# Norm's ZCI is back!!



## Cabletech1 (Oct 13, 2012)

In case you all haven't seen it, this company is selling these aluminum inserts like New Yankee Workshop's Norm Abrams used. It was off the market for a while and now is back.

I've bought one and they are amazing. Get one while you can!
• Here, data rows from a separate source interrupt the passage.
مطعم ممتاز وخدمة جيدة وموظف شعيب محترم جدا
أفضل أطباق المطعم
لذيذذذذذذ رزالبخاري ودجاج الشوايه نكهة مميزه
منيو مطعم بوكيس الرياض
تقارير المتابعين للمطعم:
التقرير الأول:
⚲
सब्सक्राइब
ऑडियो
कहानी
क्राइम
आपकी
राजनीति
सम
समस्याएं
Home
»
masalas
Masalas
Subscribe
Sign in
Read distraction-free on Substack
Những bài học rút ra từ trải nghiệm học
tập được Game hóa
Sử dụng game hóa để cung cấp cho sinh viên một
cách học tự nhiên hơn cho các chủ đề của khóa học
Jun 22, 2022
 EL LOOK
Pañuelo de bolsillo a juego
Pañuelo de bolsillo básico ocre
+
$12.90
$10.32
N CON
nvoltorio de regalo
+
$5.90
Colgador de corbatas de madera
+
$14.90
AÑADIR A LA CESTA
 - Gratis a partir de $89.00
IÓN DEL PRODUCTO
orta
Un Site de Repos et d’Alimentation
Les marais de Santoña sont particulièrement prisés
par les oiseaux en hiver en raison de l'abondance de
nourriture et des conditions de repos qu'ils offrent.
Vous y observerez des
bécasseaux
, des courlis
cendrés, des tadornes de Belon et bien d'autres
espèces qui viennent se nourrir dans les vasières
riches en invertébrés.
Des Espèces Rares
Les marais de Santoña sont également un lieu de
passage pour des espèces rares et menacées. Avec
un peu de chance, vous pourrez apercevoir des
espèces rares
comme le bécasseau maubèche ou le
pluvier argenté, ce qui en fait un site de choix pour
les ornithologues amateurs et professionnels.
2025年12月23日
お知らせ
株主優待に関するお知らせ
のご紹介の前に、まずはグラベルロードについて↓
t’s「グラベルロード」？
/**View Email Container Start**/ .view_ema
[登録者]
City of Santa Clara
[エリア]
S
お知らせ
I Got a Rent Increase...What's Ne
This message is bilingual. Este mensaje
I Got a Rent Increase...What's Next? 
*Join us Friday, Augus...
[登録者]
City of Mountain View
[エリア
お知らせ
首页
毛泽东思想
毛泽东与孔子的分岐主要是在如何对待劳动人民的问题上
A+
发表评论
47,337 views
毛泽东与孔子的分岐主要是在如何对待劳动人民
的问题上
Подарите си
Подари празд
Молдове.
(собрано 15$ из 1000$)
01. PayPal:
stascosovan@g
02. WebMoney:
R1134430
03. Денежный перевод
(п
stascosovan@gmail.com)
http://www.amazon.com/Zero-Clearance-Throat-Plate-Insert-Unisaw/dp/B008SYZ6ZO/ref=sr_1_1?s=hi&ie=UTF8&qid=1348270419&sr=1-1&keywords=Colli-Beck


----------



## mloy365 (Oct 30, 2009)

Thanks 4 the post. I just added it to my wish list.


----------



## Cabletech1 (Oct 13, 2012)

No problem. I looked for a long time for one of these and finally found it. I just wanted to let someone else know they were available.


----------



## MrRon (Jul 9, 2009)

$95 for a ZCI. You gotta be kidding. If you can't make a ZCI yourself, you should take up a different hobby; off course if money is no object and time is money.


----------



## NiteWalker (May 7, 2011)

That is pricey. If it wasn't so easy to do the same thing yourself with a shop made insert I'd be tempted. But like I said in the other thread, a $20 leecraft phenolic insert and an afternoon and you can have the same thing.

Some things I'll buy (I just grabbed an incra ibox), but something so easily made shouldn't be priced this high.


----------